Pero esa es la gran mentira. La vida verdadera, la vida en fraternidad, en paz
y alegría, sólo se alcanza por el camino de Jesús. La buena gran noticia es que
ese camino se nos ofrece a todos, a todo el que quiera seguirlo, esté donde
esté y no importa la vida que haya llevado antes, aunque haya sido una vida
extraviada, perdida. Jesús nos invita a todos al banquete de la Vida. Y esa
vida ya ha comenzado, no será sólo al final, para “los buenos”. Es para todo
aquel que crea en Él y empiece a seguirlo. Jesús murió en la Cruz para
aliviarnos ayudándonos a cargar las cruces de la vida. Para iluminarnos la
oscuridad del dolor y el sufrimiento, para que ayudándonos unos a otros a
cargar las cruces de la vida, experimentemos que esa vida ya ha comenzado.
Siguiéndolo como hermanos empezamos a sentir que el Reinado de Dios, de la Paz,
de la Vida, la fraternidad, la alegría, ya ha comenzado.

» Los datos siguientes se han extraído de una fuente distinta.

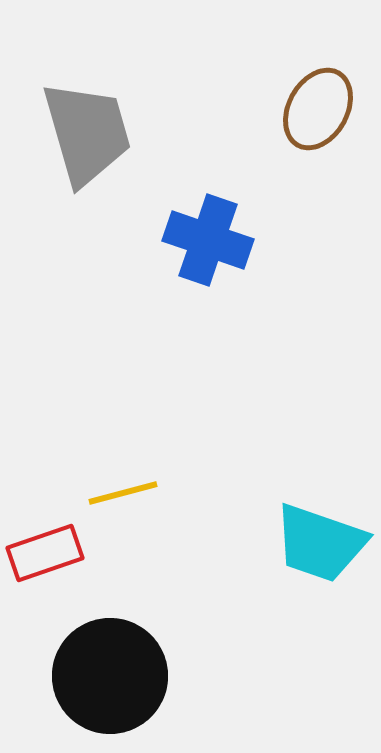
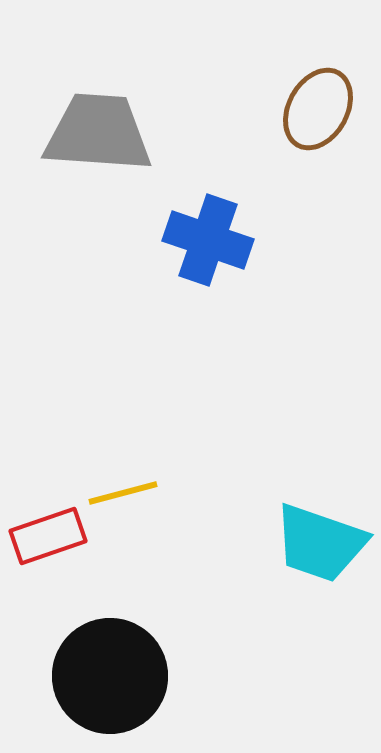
gray trapezoid: moved 11 px right; rotated 70 degrees counterclockwise
red rectangle: moved 3 px right, 17 px up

Estamos viviendo la cuarentena del
coronavirus. Tenemos que limitar mucho nuestros deseos y caprichos. Limitar
nuestro consumo y nuestras comodidades. Pero se nos ofrecen tantas
posibilidades de ocuparnos unos por otros, de compartir lo que somos y tenemos
y de cambiar a una vida más fraternal, más humana, más plena. Hagámoslo con fe y alegría, que el Señor nos
acompaña y nos enseña el camino para una vida más digna de hijos de Dios y más
feliz. Que este acontecimiento no es una desgracia, un castigo, una maldición,
sino lo contrario, un tiempo de gracia y de bendición.